ADDITION: Sales agent Bryce Custer is the newest member of JJ Guida Airport Realty’s commercial operations.
Custer has experience in commercial real estate, including acquisition, disposition and development of office, retail and industrial projects. His current focus is serving the needs of the petrochemical, oil and gas, derivative industries and energy service companies capitalizing on the drilling and exploration of the Utica/Marcellus shale in Eastern Ohio and the West Virginia Panhandle.
His primary focus is in the area of site selection for industrial clients utilizing rail throughout Ohio and West Virginia and barges along the Ohio River, according to officials.
Custer is the founder of Bryce A. Custer Enterprises and he also is affiliated with NAI Spring Commercial Real Estate Services in Canton. He can be reached at (330) 418-9287.
Canceled: Pipeline company TransCanada said Thursday it’s cancelling a plan to build a pipeline that would ship 1.1 million barrels of oil per day from Western Canada to the Atlantic coast.

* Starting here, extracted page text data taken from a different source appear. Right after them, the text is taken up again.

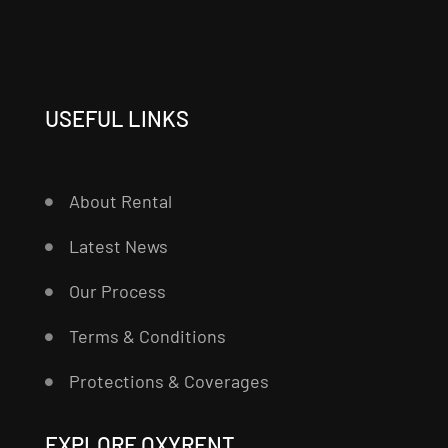
USEFUL LINKS
About Rental
Latest News
Our Process
Terms & Conditions
Protections & Coverages
EXPLORE OXYRENT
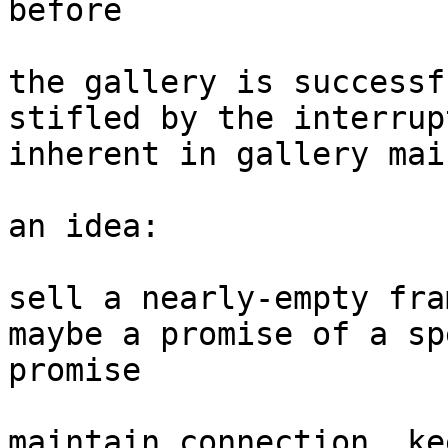
before

the gallery is successf
stifled by the interrup
inherent in gallery mai
an idea:

sell a nearly-empty fra
maybe a promise of a sp
promise

maintain connection, ke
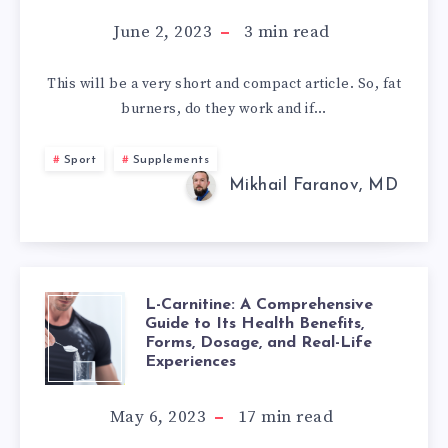
BURNERS
June 2, 2023
3
min read
WORK:
This will be a very short and compact article. So, fat
burners, do they work and if…
MYTHS
AND
Sport
Supplements
Mikhail Faranov, MD
REALITY
L-Carnitine: A Comprehensive
L-
Guide to Its Health Benefits,
Forms, Dosage, and Real-Life
CARNITINE:
Experiences
A
May 6, 2023
17
min read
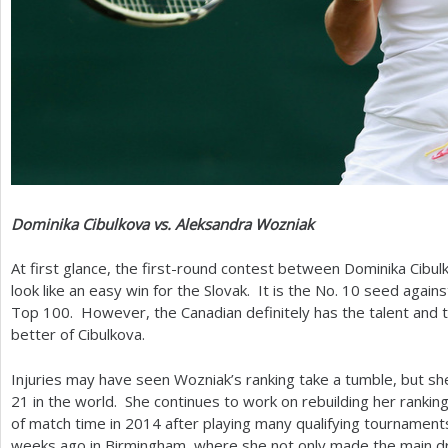
Dominika Cibulkova vs. Aleksandra Wozniak
At first glance, the first-round contest between Dominika Cib
look like an easy win for the Slovak. It is the No.
10
seed agains
Top
100
. However, the Canadian definitely has the talent and th
better of Cibulkova.
Injuries may have seen Wozniak’s ranking take a tumble, but sh
21
in the world. She continues to work on rebuilding her rankin
of match time in
2014
after playing many qualifying tournaments
weeks ago in Birmingham, where she not only made the main d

TransCanada Chief Executive Officer Russ Girling said in a statement that “after careful review of changed circumstances, we will be informing the National Energy Board” it won’t go ahead. He didn’t specify reasons but Alberta’s oil sands growth has slowed with the decline in the price of oil and there was stiff environmental opposition in Quebec.
Girling had previously called the pipeline a historic opportunity to connect the oil resources of Canada’s west to eastern consumers. He’d noted the oil could be shipped to the U.S. Eastern Seaboard, Asia and Europe.
Supporters said the pipeline was necessary to decrease reliance on the U.S., which takes 97 percent of Canada’s energy exports. Alberta has the world’s third largest oil reserves, with 170 billion barrels of proven reserves.
Montreal Mayor Denis Coderre, who has opposed the pipeline on environmental grounds, said he was thrilled to see it abandoned.
New prices: Netflix is raising the price for its most popular U.S. video streaming plan by 10 percent– a move aimed at bringing in more money to outbid HBO, Amazon and other rivals for addictive shows such as “Stranger Things.”
The change announced Thursday affects most of Netflix’s 53 million U.S. subscribers.
Netflix will now charge $11 per month instead of $10 for a plan that includes HD and allows people to simultaneously watch programs on two different Internet-connected devices.
The price for another plan that includes ultra-high definition, or 4K, video, is going up by 17 percent, to $14 from $12 a month. A plan that limits subscribers to one screen at a time without high-definition will remain at $8 a month.
The increase will be the first in two years for Netflix, although it won’t seem that way for millions of subscribers. That’s because Netflix temporarily froze its rates for long-time subscribers the last two times it raised its prices, delaying the most recent increases until the second half of last year for them.
Netflix isn’t giving anyone a break this time around. It will start e-mailing notifications about the new prices to affected subscribers Oct. 19, giving them 30 days to accept the higher rates, switch to a cheaper plan or cancel the service.
The price increase are being driven by Netflix’s desire to boost its profits as it spends more money to finance a critically acclaimed slate of original programming that includes shows such as “House of Cards,” “Orange Is The New Black,” and “The Crown,” in addition to “Stranger Things.”